Today, the No Kill Equation remains the only hope for achieving and sustaining a No Kill nation for the simple fact that it is the only model that has had proven successful in creating No Kill in the United States. It is a programs-based model that seeks to change the way shelters operate. And it is a comprehensive model that can result in the immediate overnight achievement of No Kill in those communities that implement it with rigor. But too many shelter directors refuse to do so. Too many shelter directors find killing easier than doing what is necessary to stop it. Too many are firmly grounded in killing and find no ethical quandary with allowing animals to remain in medieval barbarity in what would rival the cruelty of 19th Century pounds, whose philosophy they continue to embrace two centuries later.

Our animal shelter system is broken. It is draconian, it is filthy, it is uncaring, and it is abusive. And standing in the way of our immediate achievement of a No Kill nation; standing in the way of the will of 100 million Americans who love and cherish companion animals, are 3,000 regressive shelter directors and the large national organizations that have become wealthy and powerful by promising to help these animals, even as they protect and legitimize those directors.
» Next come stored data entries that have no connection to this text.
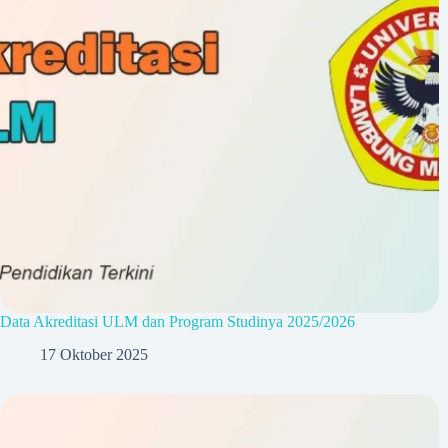
Data Akreditasi ULM dan Program Studinya 2025/2026
17 Oktober 2025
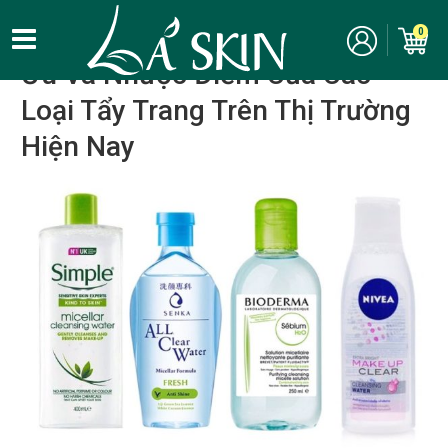
Kinh nghiệm, bí quyết làm đẹp
/
Chăm sóc da
/
Tẩy trang
0
Ưu Và Nhược Điểm Của Các
Loại Tẩy Trang Trên Thị Trường
Hiện Nay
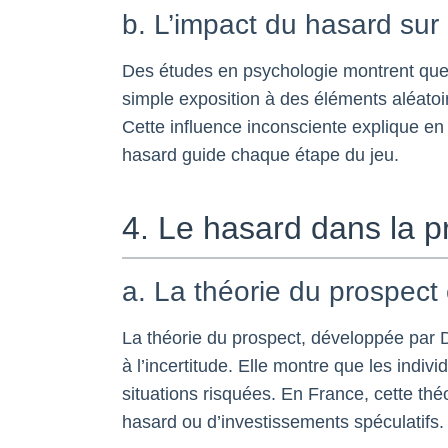
b. L’impact du hasard sur
Des études en psychologie montrent que
simple exposition à des éléments aléatoi
Cette influence inconsciente explique e
hasard guide chaque étape du jeu.
4. Le hasard dans la p
a. La théorie du prospect 
La théorie du prospect, développée par 
à l’incertitude. Elle montre que les indiv
situations risquées. En France, cette thé
hasard ou d’investissements spéculatifs.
Only time will tell how long groups like the Humane Society of the United States will maintain their allegiance to their kill-oriented colleagues, to their antiquated philosophies, and to their failed models, which holds them back from the success they and this movement can achieve the moment they decide to embrace it. But the cost in animal lives demands that we not wait for them to wake up to this realization. If we are going to achieve a No Kill Nation sooner rather than later, we must come to accept that our “friends” are in actuality our enemies and we must stand up to them. Five years ago, my saying so would have been heresy. It now hardly registers as controversial. Except, of course, to those who continue peddling the fiction that killing is ok, it is challenging the killing that is the problem and labels you “divisive.”

We are told groups like HSUS are changing, but that change comes slowly. On the eve of 2011, 16 years after the achievements in San Francisco first showed us a compassionate, life-affirming alternative to traditional sheltering models, this is what we know to be true: every animal put to death in an American animal shelter is being killed because of the paradigm that those organizations helped create. No honest person can suggest we are on the same team. And no compassionate one can argue that the miserly crumbs they offer to save animals make us friends, rather than adversaries. After 16 years of waiting for them to champion abolition of killing, we’ve not a drop of patience for their miserly gradualism left. But we outnumber them by the millions. And not only do we have the hearts and minds of the people on our side, we have the truth. And the truth will out.

Never surrender, never give in, never doubt that we will succeed. A No Kill nation is within our reach.